FRANCESCA ANTONINI GALLERY. CAPRICCIO by RUDY CREMONINI
- carlottaceccarini9
- Jul 21, 2022
- 2 min read
I choose very little in my work, I don't choose the image to paint, I hardly choose the colors and I don't even choose the level of abstraction to reach. If I had to choose everything, I would lose the moment of surprise when I finish the job and lose the amazement in understanding the meaning of my work. I choose little, I rather try to follow a flow and keep it within certain banks, but I don't know the direction or the goal. (Rudy Cremonini)

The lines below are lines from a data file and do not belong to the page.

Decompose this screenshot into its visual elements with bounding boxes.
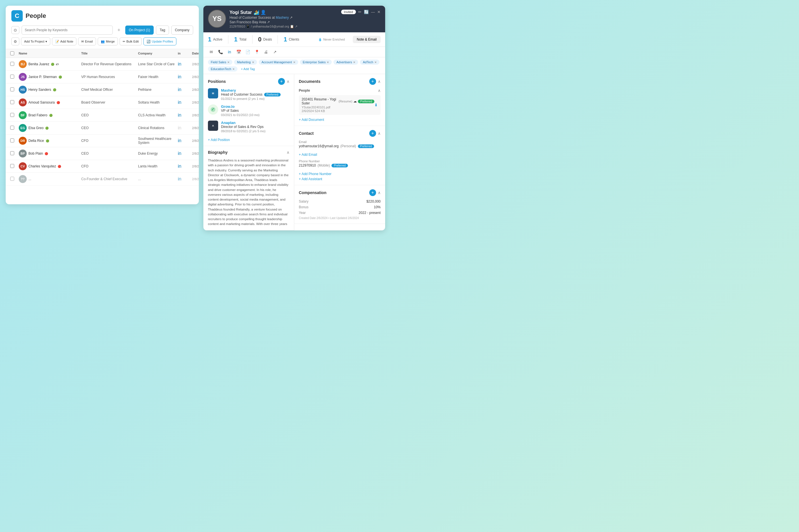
linkedin-icon[interactable]: in — [178, 126, 181, 130]
phone-icon[interactable]: 📞 — [217, 49, 224, 55]
collapse-contact-btn[interactable]: ∧ — [378, 131, 381, 136]
profile-contact: 212970910 📱 / yothamsutar16@ymail.org 📋 … — [230, 25, 297, 28]
add-button[interactable]: + — [115, 26, 123, 34]
invited-badge: Invited — [341, 10, 356, 14]
linkedin-icon[interactable]: in — [178, 100, 181, 105]
linkedin-icon[interactable]: in — [178, 61, 181, 66]
update-profiles-button[interactable]: 🔄 Update Profiles — [143, 37, 176, 45]
add-position-btn[interactable]: + — [278, 78, 285, 85]
company-filter[interactable]: Company — [171, 25, 193, 35]
map-icon[interactable]: 📍 — [253, 49, 260, 55]
position-date: 01/2022 to present (2 yrs 1 mo) — [221, 97, 289, 100]
position-company: Anaplan — [221, 120, 289, 125]
table-row[interactable]: JS Janice P. Sherman 🟢 VP Human Resource… — [6, 71, 199, 83]
add-assistant-link[interactable]: + Add Assistant — [299, 177, 322, 181]
table-row[interactable]: AS Amoud Sansoura 🔴 Board Observer Solta… — [6, 96, 199, 109]
row-checkbox[interactable] — [10, 177, 14, 181]
remove-tag-btn[interactable]: ✕ — [252, 61, 254, 64]
bulk-edit-button[interactable]: ✏ Bulk Edit — [120, 37, 142, 45]
table-row[interactable]: DR Della Rice 🟢 CFO Southwest Healthcare… — [6, 134, 199, 147]
linkedin-icon[interactable]: in — [178, 113, 181, 117]
share-icon[interactable]: ↗ — [272, 49, 278, 55]
collapse-biography-btn[interactable]: ∧ — [287, 150, 289, 155]
table-row[interactable]: HS Henry Sanders 🟢 Chief Medical Officer… — [6, 83, 199, 96]
merge-button[interactable]: 👥 Merge — [98, 37, 118, 45]
download-icon[interactable]: ⬇ — [374, 103, 378, 107]
add-tag-button[interactable]: + Add Tag — [239, 66, 256, 72]
row-checkbox[interactable] — [10, 62, 14, 66]
add-email-link[interactable]: + Add Email — [299, 153, 317, 157]
add-contact-btn[interactable]: + — [369, 130, 376, 137]
collapse-compensation-btn[interactable]: ∧ — [378, 190, 381, 195]
row-checkbox[interactable] — [10, 100, 14, 104]
year-row: Year 2022 - present — [299, 211, 381, 215]
row-checkbox[interactable] — [10, 151, 14, 155]
collapse-positions-btn[interactable]: ∧ — [287, 79, 289, 84]
on-project-filter[interactable]: On Project (1) — [125, 25, 154, 35]
document-icon[interactable]: 📄 — [244, 49, 251, 55]
person-company: Clinical Rotations — [138, 126, 178, 130]
row-checkbox[interactable] — [10, 75, 14, 79]
table-row[interactable]: CV Charles Vanquitez 🔴 CFO Lanta Health … — [6, 160, 199, 173]
filter-icon-btn[interactable]: ⊙ — [11, 26, 19, 34]
row-checkbox[interactable] — [10, 88, 14, 91]
row-checkbox[interactable] — [10, 164, 14, 168]
avatar: BJ — [19, 60, 27, 68]
remove-tag-btn[interactable]: ✕ — [353, 61, 355, 64]
table-row[interactable]: ?? ... Co-Founder & Chief Executive ... … — [6, 173, 199, 186]
stat-divider — [252, 35, 253, 44]
table-row[interactable]: BJ Benita Juarez 🟢 🏷 Director For Revenu… — [6, 58, 199, 71]
email-icon[interactable]: ✉ — [208, 49, 215, 55]
remove-tag-btn[interactable]: ✕ — [374, 61, 377, 64]
table-row[interactable]: EG Elsa Greo 🟢 CEO Clinical Rotations in… — [6, 122, 199, 134]
add-phone-link[interactable]: + Add Phone Number — [299, 172, 331, 176]
linkedin-icon[interactable]: in — [178, 164, 181, 169]
remove-tag-btn[interactable]: ✕ — [227, 61, 230, 64]
linkedin-icon[interactable]: in — [178, 151, 181, 156]
add-document-btn[interactable]: + — [369, 78, 376, 85]
note-email-button[interactable]: Note & Email — [353, 36, 381, 43]
company-link[interactable]: Mashery — [276, 16, 289, 20]
table-row[interactable]: BP Bob Plain 🔴 CEO Duke Energy in 2/8/20… — [6, 147, 199, 160]
person-company: Lanta Health — [138, 164, 178, 168]
edit-icon-btn[interactable]: ✏ — [358, 10, 362, 14]
linkedin-icon[interactable]: in — [178, 74, 181, 79]
badge-icon: 🔴 — [44, 152, 48, 155]
phone-label: Phone Number — [299, 159, 381, 163]
enriched-status: 💧 Never Enriched — [318, 38, 345, 41]
collapse-people-docs-btn[interactable]: ∧ — [378, 88, 381, 93]
print-icon[interactable]: 🖨 — [262, 49, 269, 55]
date-updated: 2/8/2024 — [192, 101, 199, 104]
add-compensation-btn[interactable]: + — [369, 189, 376, 196]
linkedin-icon[interactable]: in — [178, 138, 181, 143]
add-position-link[interactable]: + Add Position — [208, 138, 230, 142]
refresh-icon-btn[interactable]: 🔄 — [364, 10, 369, 14]
profile-info: Yogi Sutar 🏄 👤 Head of Customer Success … — [230, 10, 297, 28]
remove-tag-btn[interactable]: ✕ — [232, 68, 235, 71]
remove-tag-btn[interactable]: ✕ — [293, 61, 295, 64]
linkedin-icon[interactable]: in — [178, 176, 181, 181]
minimize-btn[interactable]: — — [371, 10, 375, 14]
position-date: 03/2021 to 01/2022 (10 mo) — [221, 113, 289, 117]
close-btn[interactable]: ✕ — [377, 10, 381, 14]
gear-button[interactable]: ⚙ — [11, 37, 19, 45]
linkedin-icon[interactable]: in — [178, 87, 181, 92]
calendar-icon[interactable]: 📅 — [235, 49, 242, 55]
add-document-link[interactable]: + Add Document — [299, 118, 324, 122]
row-checkbox[interactable] — [10, 126, 14, 130]
add-note-button[interactable]: 📝 Add Note — [52, 37, 76, 45]
email-button[interactable]: ✉ Email — [78, 37, 96, 45]
location-link-icon: ↗ — [267, 20, 270, 24]
date-updated: 2/8/2024 — [192, 88, 199, 91]
remove-tag-btn[interactable]: ✕ — [327, 61, 329, 64]
collapse-documents-btn[interactable]: ∧ — [378, 79, 381, 84]
add-to-project-button[interactable]: Add To Project ▾ — [21, 37, 50, 45]
search-input[interactable] — [22, 25, 113, 35]
table-row[interactable]: BF Brad Fabero 🟢 CEO CLS Activa Health i… — [6, 109, 199, 122]
row-checkbox[interactable] — [10, 138, 14, 142]
person-title: VP Human Resources — [81, 75, 138, 79]
linkedin-icon[interactable]: in — [226, 49, 233, 55]
row-checkbox[interactable] — [10, 113, 14, 117]
tag-filter[interactable]: Tag — [156, 25, 169, 35]
select-all-checkbox[interactable] — [10, 51, 14, 55]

Rudy Cremonini, from Bologna, born in 1981, began painting at the age of 16 by vocation after a Bolognese artist gave him a box of colors. Painter only in oil that he established an intimate relationship with painting based on mutual listening, energy and attention to detail. The artist's paintings are characterized by the dense and sinuous brushstroke in which the color expands on the canvas creating images between the figurative and the abstract. Daily objects, rarefied environments and human bodies, where the fading of forms gives way to an aura of mystery.
Cremonini's creative process derives from primal intuition, which was then transformed into a work of art without losing the original intuitive core. It is precisely this intuitive process that arouses the emotions that users feel when admiring the works of this artist.
The images of him, even if at first rather randomly chosen, in reality all revolve around central themes in Cremonini's work. Protection, control, sacrifice, the price of a safe life and the precariousness of life itself. Time analyzed in its three facets: the nostalgic past, the lacking present and a future that actually does not exist.
The Roman Gallery Francesca Antonini hosts Rudy Cremonini's first personal exhibition, Capriccio, curated by Maria Chiara Valacchi. A large collection that contains some of the main themes of the painter's artistic research: floral compositions, pools and his bodies suspended between full and empty in fluid and watery gestures. In the history of art, the natural theme has often been linked to the iconography of the sublimation of beauty, which over the centuries has been increasingly influenced by the artist's imagination. The "Capriccio" was born in the 16th century, considered by Vasari to be a combination of inspiration and will to action. For Cremonini this process is like a shaman ritual. His intuition makes its way onto the canvas as his hands spread the colors over it. Chromatic, dusty and diluted brushstrokes that break down every concrete and comforting aspect of reality.
"E dicesi anche capriccio talvolta alla stessa fatta, cioè questo, o pittura, o scultura, o altro che sia, è un mio capriccio" this is how Filippo Baldinucci in his Tuscan Vocabulary of Art and Design, seems to describe the spirit of this exhibition where for the first time we can see works definitively freed from any old construct used by the artist up to now; a letting go of thought and form, a first step in her artistic maturity (Maria Chiara Valacchi)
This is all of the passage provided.